Volvo AW70/71 to M-46 Transmission Conversion PDF

Volvo Maintenance FAQ for 7xx/9xx/90 Cars



Converting an AW-71 Automatic to an M46 Manual Transmission by Paul Demeo (with thanks to Paul and George Holmer)

This all began about 2 years ago, when I finally bought my ultimate Volvo, a 1990 780 Bertone Turbo. I had been lusting after 780's for a bit, and once I finally came to the realization that they didn't make one in a manual, I bought one. I intended to change it over to a manual immediately, which, of course, took two years and three afternoons.

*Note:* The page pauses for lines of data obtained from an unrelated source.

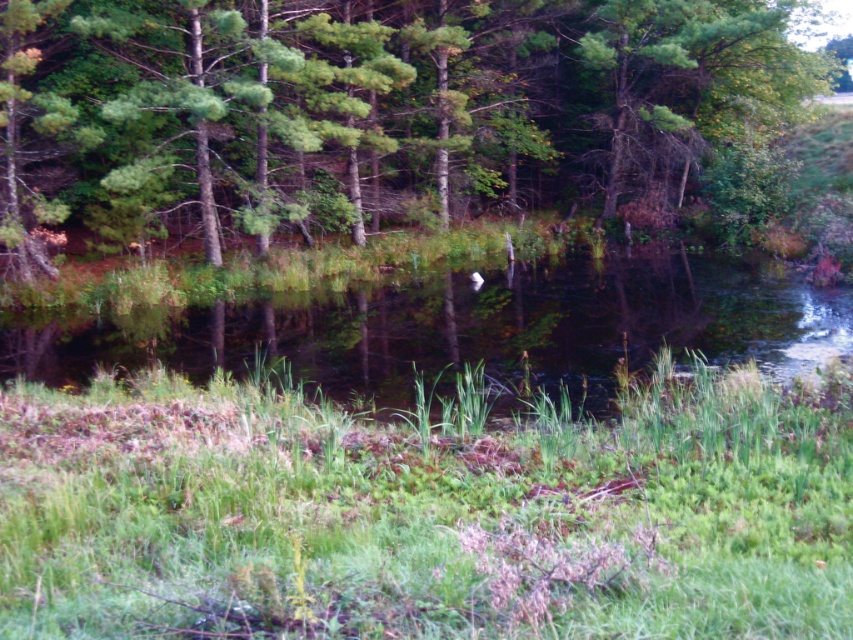 Question: Is green leafy tree at center below green grassy water at center?

Choices:
 (A) no
 (B) yes

Answer: (A)

Question: Among these points, which one is farthest from the camera?

Choices:
 (A) (425, 317)
 (B) (468, 148)

Answer: (B)

Question: Is green leafy tree at center above green grassy water at center?

Choices:
 (A) no
 (B) yes

Answer: (B)

Question: Is green leafy tree at center bigger than green grassy water at center?

Choices:
 (A) no
 (B) yes

Answer: (B)

Question: Among these objects, which one is farthest from the camera?

Choices:
 (A) green leafy tree at center
 (B) green grassy water at center

Answer: (A)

The first two years were spent gathering parts at a ...ahem. leisurely pace. The parts required are as follows:

  • M46 transmissionConversion Components
  • M46 transmission mount
  • 58-hole Flywheel (more about this later.)
  • Clutch, pilot & throw-out bearings from iPd
  • Driveshaft, from Jeff Canter's Car World
  • U-joints, center bearing, & support
  • Master Cylinder
  • Clutch Pedal, also from B & D
  • Slave Cylinder, new from Volvo
  • Clutch Hose, new from Volvo
  • Clutch fork, new from Volvo
  • Shift Lever and interior trim bits...
  • M46 Overdrive Relay, from Car World

Those are the major bits. Everything else (while a lot) is just little stuff you'd have to pick up from the dealer for any job of this type. (Flywheel bolts, clutch bolts, new driveshaft bolts, new nylon and steel shift-linkage parts, snap rings if you trashed the ones on the junk cars you pillaged, tranny fluid, locktite, grease, etc.) The crossmember is the same regardless of manual versus automatic, although Volvo changed it in 1987. You may need to buy the bracket which bolts to the M46 and then to the crossmember. Recognize as well that if you have an LH 2.4 car with a bellhousing-mounted RPM sensor, one key will be finding a later model transmission with the cutout for the crank sensor in the top of the bell housing. Earlier transmissions usually have a relief cast into the bell housing, but do not have it punched out. It can be knocked out with a hammer and chisel or a dremel tool so that you can mount the sensor.

Notes on Parts

  • Use the pedal assembly from any manual 700 series. The brake pedal in your auto car is too big to fit a clutch next to it.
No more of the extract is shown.